Chart 1 (BOX) Impacts of changes to indirect taxes on inflation
Inflation will be substantially affected by second-round effects of changes to indirect tax next year
(year on year in percentage points)

Chart 1 (BOX) Impacts of changes to indirect taxes on inflation 

Table 1 (BOX) Impacts of changes to indirect taxes valid from early 2020
The tax impacts will manifest mainly in market prices, but administered prices will also be affected
(impacts on CPI in 2020 Q1 in percentage points)

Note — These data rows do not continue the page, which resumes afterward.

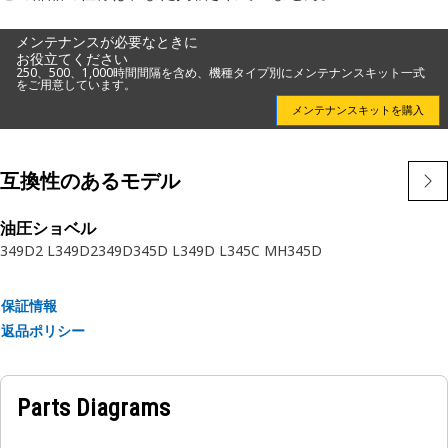
メンテナンスが必要なときに
お役立てください
250、500、1,000時間間隔を含め、機種タイプ別にメンテナンスキット一式
をご用意しています。
メンテナンスキットを購入
互換性のあるモデル
油圧ショベル
349D2 L
349D2
349D
345D L
349D L
345C MH
345D
保証情報
返品ポリシー
Parts Diagrams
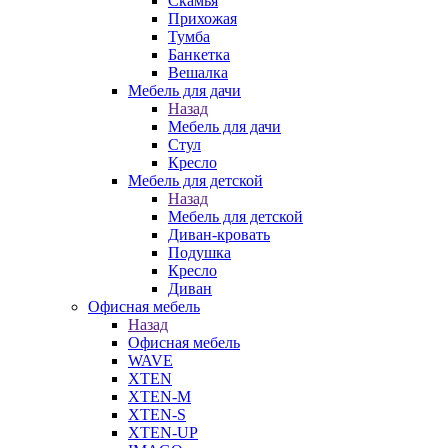
Скамья
Прихожая
Тумба
Банкетка
Вешалка
Мебель для дачи
Назад
Мебель для дачи
Стул
Кресло
Мебель для детской
Назад
Мебель для детской
Диван-кровать
Подушка
Кресло
Диван
Офисная мебель
Назад
Офисная мебель
WAVE
XTEN
XTEN-M
XTEN-S
XTEN-UP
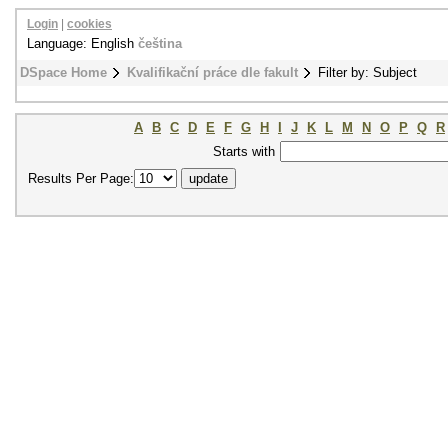
Login
|
cookies
Language: English
čeština
DSpace Home
Kvalifikační práce dle fakult
Filter by: Subject
A
B
C
D
E
F
G
H
I
J
K
L
M
N
O
P
Q
R
Starts with
Results Per Page:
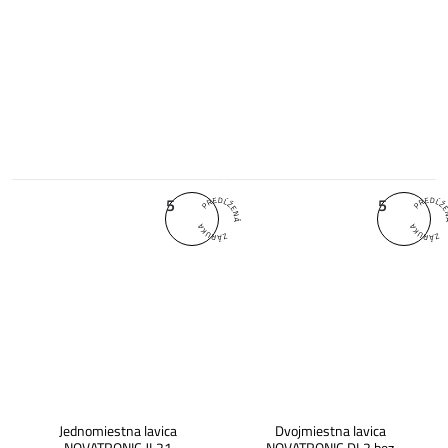
5
5
Jednomiestna lavica
Dvojmiestna lavica
NOVATRONIC JL21
NOVATRONIC DL2 bez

Item Tax First-round impacts Second-round impacts
Administered prices:      
   Heat and coolinga) ↓ VAT -0.08 0.04
   Otherb) ↓ VAT -0.10 0.05
Market prices:      
  Core inflation      
   Books ↓ VAT -0.01 0.00
   Other servicesc) ↓ VAT -0.23 0.23
  Food prices      
   Alcohold) ↑ Excise 0.09 0.00
   Cigarettesd) e) ↑ Excise 0.36 0.00
Cumulative impact as of 3/2020   0.03 0.32
Average impact in 2020 Q1   -0.17 0.32

a) already contained in forecast from IR II/2019
b) e.g. water supply and sewerage collection charges
c) e.g. hairdressing services and restaurants
d) The impacts will appear gradually in the first three months of the year.
e) harmonisation change

The positive second-round impacts of the changes to indirect taxes lead ceteris paribus to a higher forecasted path of market interest rates (see Table 2). The second-round tax effects in 2020 Q1 are partly expected in the forecast, so the forward-looking central bank starts to respond to them in the second half of this year. The impacts of the new tax changes on the path of domestic interest rates will peak in late 2019 and early 2020 (at 0.25 percentage point). The second-round effects of the changes to indirect taxes on market interest rates will start to fade quickly,4 as the forward-looking monetary policy rule will respond to inflation in 2021, by which time the second-round impacts of the tax changes will have fallen to zero.

Table 2 (BOX) Impacts of the newly incorporated changes to indirect taxes on inflation and market interest rates
Only the second-round effects of changes to indirect taxes affect market interest rates
(contributions in percentage points)

Period First-round impacts on inflation Second-round impacts on inflation Effect of tax changes on market rates
III/19 0.00 0.00 0.14
IV/19 0.00 0.00 0.25
I/20 -0.09 0.28 0.23
II/20 0.11 0.28 0.11
III/20 0.11 0.28 0.02
IV/20 0.11 0.28 -0.02
I/21 0.20 0.00 -0.03
II/21 0.00 0.00 -0.03

Note: The first-round and second-round effects shown in the table include only the newly incorporated changes to indirect taxes compared with the previous forecast. In line with this is their effect on interest rates, which also primarily relates to the previous forecast.


1 The term “long-run second-round effects” is used in macroeconomics with reference to the impacts of large cost shocks (such as large and long-lasting changes in oil prices). This refers to the fundamental effect of shocks on inflation in the long run through inflation persistence, inflation expectations and changes in other macroeconomic variables (especially wages). Naturally, monetary policy endeavours to prevent such cost shocks – which are capable of posing a serious threat to price stability in the longer term – from having any fundamental impacts.

2 For example, an increase in excise duties will have a positive first-round effect (and calculated monetary policy-relevant inflation will therefore be lower than headline inflation in the period under review). If the tax increase manifests itself in consumer prices with a smaller increase than that implied by the tax change, the second-round effects are negative. At that moment, monetary policy-relevant inflation decreases by an amount equal to the second-round effect, whereas headline inflation increases by the sum of the first-round and second-round effects.

3 Monetary policy-relevant inflation will thus exceed headline inflation only temporarily, at the very start of next year.

4 The slightly positive impact in 2020 Q2 stems from interest rate smoothing in the monetary policy rule.